HSV-1 has leveraged aspects of the cellular DDR induced by its infection in non-neuronal cells to facilitate its growth in these cells (Shirata et al. 2005). In brief, disruption of the ATR (Mohni et al. 2010; Wilkinson and Weller 2006) and DNA -PKcs (Lilley et al. 2005; Wilkinson and Weller 2006) pathways lead to enhanced HSV-1 infection, while ATM pathway activation supports HSV-1 infection (Lilley et al. 2005). In contrast, HSV-1 infection of differentiated neurons does not trigger the cell DDR as shown in this paper (Fig. 3) and the work of others (Lilley et al. 2005). However, it has been shown that the HSV-1 genome can become reactivated by ultraviolet light (UV)-induced DNA damage in vivo (Goade et al. 2001; Ichihashi et al. 2004; Laycock et al. 1991; Loiacono et al. 2003; Shimeld et al. 1990), and in vitro (Zurlo and Yager 1984) systems. Our results show that cellular DNA damage induced by a topoisomerase II enzyme inhibitor can enhance viral protein expression in a neuroblastoma cell line in which HSV-1 infection did not trigger the DNA damage response pathway, as measured by γ-H2Ax induction (Fig. 3). Additionally, the DNA damage treatment enhanced ICP0 promoter activity in the absence of any other viral genes and this may have implication for the mechanism of HSV-1 reactivation from neurons.

A determination of the factor(s) involved in inducing the ICP0 promoter during DNA damage may help in increasing our understanding of HSV-1 reactivation pathway. In this system, we used a cycling cancerous neuron-like cell line. The cancerous quality of the cell may influence its DNA damage profile, thus, it will be important to determine if the ICP0 promoter is similarly induced in healthy differentiated primary neurons. For such a system, ultraviolet light, irradiation or a non-cell-cycling-dependent drug may be used to induce DNA damage. It is well established that ultraviolet light can induce HSV-1 reactivation (Goade et al. 2001).

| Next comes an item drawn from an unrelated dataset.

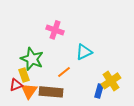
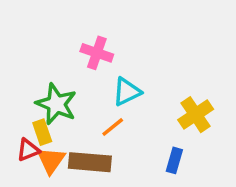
cyan triangle: (84, 52) -> (127, 92), moved
yellow cross: (111, 81) -> (196, 115), moved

UV causes DNA damage through production of cyclobutane pyrimidine dimers (CPD) and 6–4 photoproducts (6–4 PP), which can lead to the induction of the ATM/ATR pathways through DNA breaks (Rastogi et al. 2010; Sinha and Hader 2002).

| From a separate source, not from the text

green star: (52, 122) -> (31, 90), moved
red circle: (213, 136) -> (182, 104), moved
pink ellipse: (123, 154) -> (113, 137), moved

It has been shown that UV can induce reactivation of HSV-1 virus from a mouse model (Goade et al. 2001) and this is supported by the finding of Ramos-Espinosa et al. showing the high susceptibility of neurons to ultraviolet mediated DNA damage compared to reactive oxygen species mediated damage (Ramos-Espinosa et al. 2012). Neurons are highly metabolic and produce high levels of ROS which can damage DNA and deficiency in DNA damage repair pathways in neurons is associated with many neurological diseases (Fishel et al. 2007). The two most active repair pathways in neurons are the base excision repair (BER) and nucleotide excision repair (NER) pathways (Fishel et al. 2007). The question to pose is how might these pathways influence HSV-1 life cycle in the neurons? There are two pathways to NER, which are the global genome repair (GG-NER) and transcription-coupled repair (TC-NER). GG-NER is not active in neurons, but they are fully capable of mounting a TC-NER response (Nouspikel and Hanawalt 2000, 2002; van der Wees et al. 2007). This creates a neuronal cell environment in which the DNA damage response induction is influenced not by the level of DNA damage, but rather by the location site of the damage in the genome. Consequently, understanding the effects of the threshold of DNA damage on HSV-1 reactivation may give us insight in the randomness/sporadic nature of this virus reactivation from neurons.

As demonstrated in this work, DNA damage in neurons induced HSV-1 ICP0 promoter in absence of all other viral proteins and also enhanced ICP0 expression during lytic infection in a neuron-like cell. ICP0 expression alone can induce HSV-1 reactivation (Halford et al. 2001) and as such has been suggested as the coordinator of HSV-1 reactivation (Everett 2000; Halford and Schaffer 2001).